At a technical level, the researchers found some malware using the Application Programming Interface (APIs) of Discord chat bots to covertly communicate with and receive instructions from their command server. Sophos also uncovered files that claimed to install cracked versions of popular commercial software, such as Adobe Photoshop, and tools that claimed to give the user access to the paid features of Discord Nitro, the service’s premium edition.
Said the firm’s senior threat researcher, Sean Gallagher: “Discord provides a persistent, highly-available, global distribution network for malware operators, as well as a messaging system that these operators can adapt into command-and-control channels for their malware—in much the same way attackers have used Internet Relay Chat and Telegram. Further, adversaries have caught on that companies increasingly use the Discord platform for internal or community chat in the same way they might use a channel like Slack.

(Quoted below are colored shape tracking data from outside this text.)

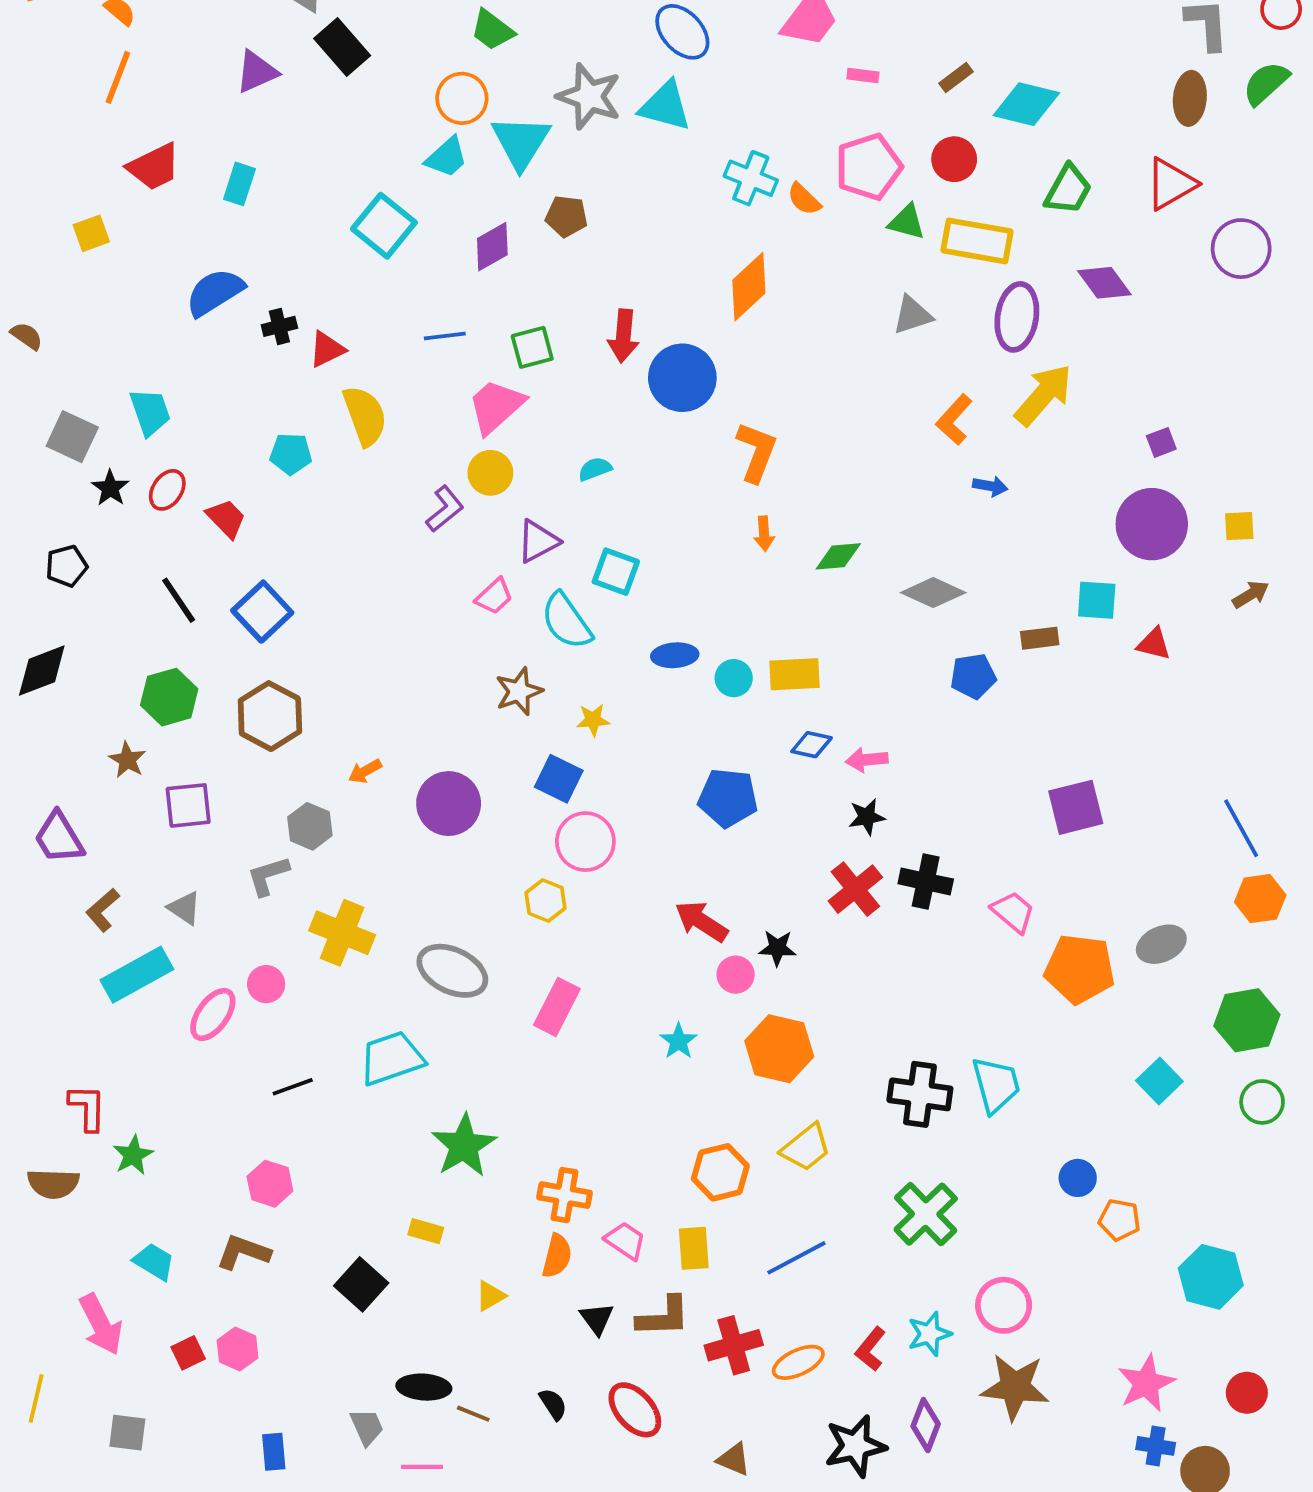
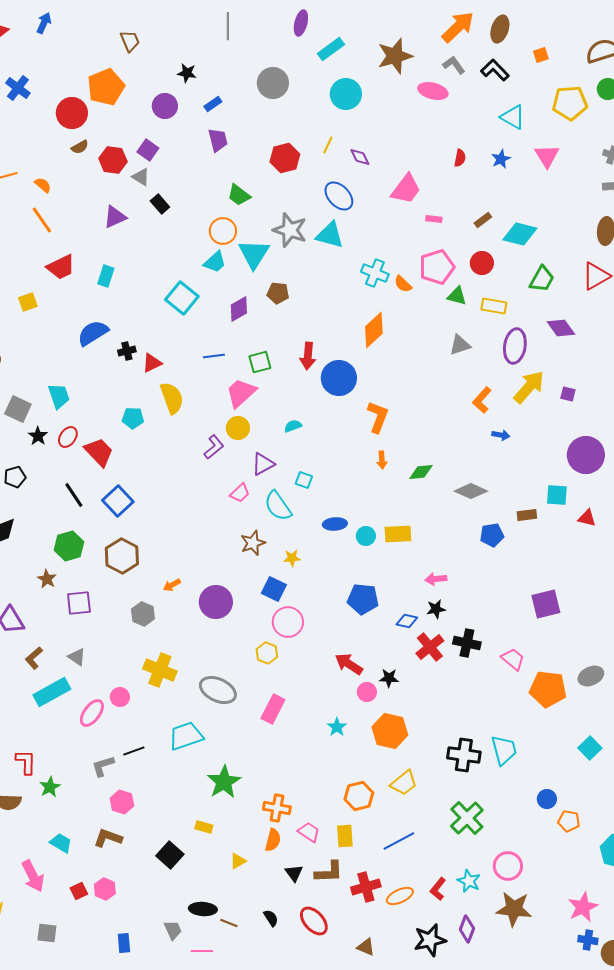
black rectangle: (342, 47) -> (160, 204), size x0.7
orange line: (118, 77) -> (42, 220), turned -56
yellow rectangle: (977, 241) -> (494, 306), size x0.7
purple square: (1161, 442) -> (568, 394), moved, turned 35
red trapezoid: (226, 518) -> (99, 452), size x1.4
cyan square: (616, 572) -> (304, 480), size x0.7
blue diamond: (812, 745) -> (407, 621), moved
gray L-shape: (268, 876) -> (103, 766), moved
cyan star: (929, 1334) -> (469, 881), turned -30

This provides attackers with a new and potentially lucrative target audience, especially when security teams can’t always inspect the Transport Layer Security-encrypted traffic (TLS) to and from Discord to see what’s going on and raise the alarm if needed.”
Discord users should remain vigilant to the threat of malicious content that is lurking within the service and not just leave it to the Discord platform to identify and remove suspicious files, said Gallagher.
In addition, IT security teams should never consider any traffic from an online cloud service as inherently ‘safe’ based on the trusted nature or legitimacy of the service itself. Adversaries could be hiding anywhere.